HIV/AIDS

HIV/AIDS Strategic Framework for WHO South-East Asia Region 2002-2006

New Delhi, November 2002

Reference Number: SEA-AIDS-135

EXECUTIVE SUMMARY

More than 6 million persons are living with HIV/AIDS in the South-East Asia Region (SEAR) of WHO, making it the second most HIV-affected region in the world after Sub-Saharan Africa. The HIV pandemic is spreading at an alarming pace in the Region, which is home to one-fourth of the world’s population. Unless timely action is taken to fight the pandemic, it can produce grave social and economic consequences in the Region. Hence, there is an urgent need to combat the disease with effective prevention and care programmes in the countries. These programmes will require a substantial amount of resources.
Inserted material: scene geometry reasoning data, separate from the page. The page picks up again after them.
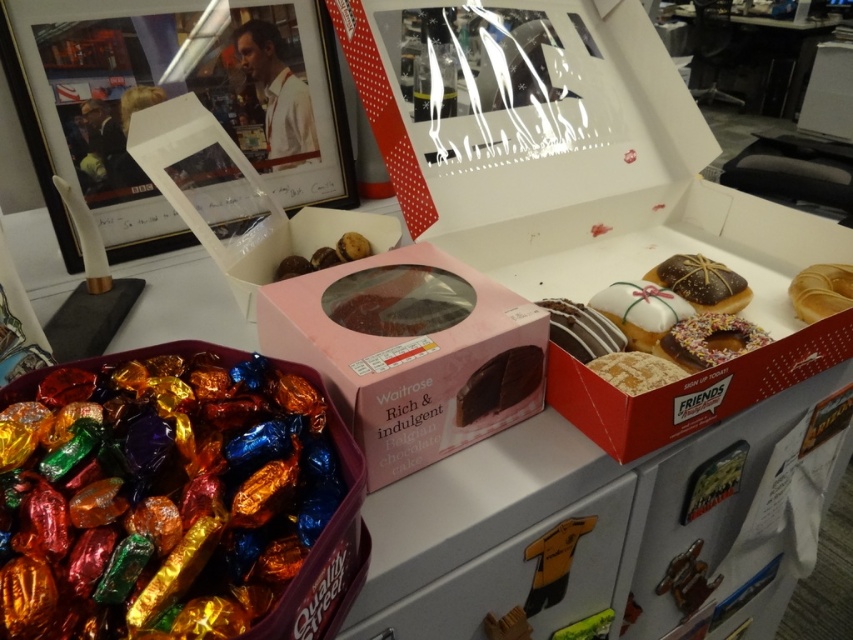 You are a food critic standing at the table and want to taste both the dark chocolate cake at center and the shiny chocolate donut at center. Which one should you reach for first if you want to try the one closer to you?

The dark chocolate cake at center is closer to the viewer than the shiny chocolate donut at center, so you should reach for the dark chocolate cake at center first.

You are a dessert delivery person who needs to place a sprinkled chocolate donut at center and a dark chocolate cake at center into a rectangular box that is 12 inches long. Can both items fit side by side along the length of the box?

The distance between the sprinkled chocolate donut at center and dark chocolate cake at center is 8.74 inches. Since the box is 12 inches long, which is longer than 8.74 inches, both items can fit side by side in the box.

You are a baker who needs to store both the metallic silver drawer at lower center and the white glaze donut at center in a storage container. Which object requires a larger container?

The metallic silver drawer at lower center requires a larger container because it is larger in size than the white glaze donut at center.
In spite of the efforts under way, there are still many challenges. They include, among others, implementation of successful prevention interventions, increasing awareness of HIV/AIDS in the community, overcoming some of the biggest obstacles to an effective response such as denial, blame, complacency and stigma, and providing voluntary counselling and testing services, as well as care and support for those already affected. The South-East Asia Region is home to significant levels of high-risk behaviours, including multiple sex partners and injecting drug use, which cannot be effectively addressed if they are not acknowledged.
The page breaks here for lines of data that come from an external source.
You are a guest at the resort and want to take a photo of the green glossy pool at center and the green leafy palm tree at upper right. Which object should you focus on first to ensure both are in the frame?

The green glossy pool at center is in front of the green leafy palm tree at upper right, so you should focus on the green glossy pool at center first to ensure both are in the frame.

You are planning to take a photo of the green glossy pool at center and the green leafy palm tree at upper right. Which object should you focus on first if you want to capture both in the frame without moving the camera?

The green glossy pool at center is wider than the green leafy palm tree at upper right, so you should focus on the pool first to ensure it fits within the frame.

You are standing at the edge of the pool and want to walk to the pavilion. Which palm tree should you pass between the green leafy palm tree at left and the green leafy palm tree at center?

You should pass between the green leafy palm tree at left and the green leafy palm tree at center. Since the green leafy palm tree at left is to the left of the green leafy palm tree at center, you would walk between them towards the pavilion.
For those who are aware and motivated to seek STI and other health services, including HIV testing and counselling, they are faced with poorly developed primary health care infrastructures in many areas of the Region, and vast segments of the population do not have access to quality health services. As increasing numbers of people living with HIV develop opportunistic infections, health systems will be further strained.

Other infrastructure constraints include weak information systems across the Region. HIV/AIDS surveillance activities, in particular, are yet to expand to provide accurate estimates of the extent of the infection in different geographical areas, the extent of co-infection with tuberculosis, and the prevalence of STIs. There is also a dearth of data on behavioural patterns and on the impact of information, education and communication (IEC) activities.

Finally, political commitment is reflected in formulating legislation and policies with respect to HIV testing, confidentiality, anti-discriminatory practices, condom distribution, partnerships with NGOs and other sectors, dissemination of information through public media, and generally creating supportive or “enabling” environments for behavioural change. Resource allocation and training of personnel are highly inadequate and need to be addressed to sustain effective programmes.

Therefore, the WHO South-East Asia Regional AIDS strategy will try to address these problems concentrating on the following areas of work: prevention of HIV infection, care of persons living with HIV/AIDS (PLHA), HIV/STI surveillance and research, and advocacy and programme management. Currently, a work plan with an adequate budget for the biennium 2002-2003 has been prepared, but, unfortunately, consistent financial resources are not yet available and the relative source of funding has yet to be identified. In order to provide support to Member Countries, a budget of US$ 4 414 000 is required for the biennium, but there is a resource gap of US$ 2 310 000.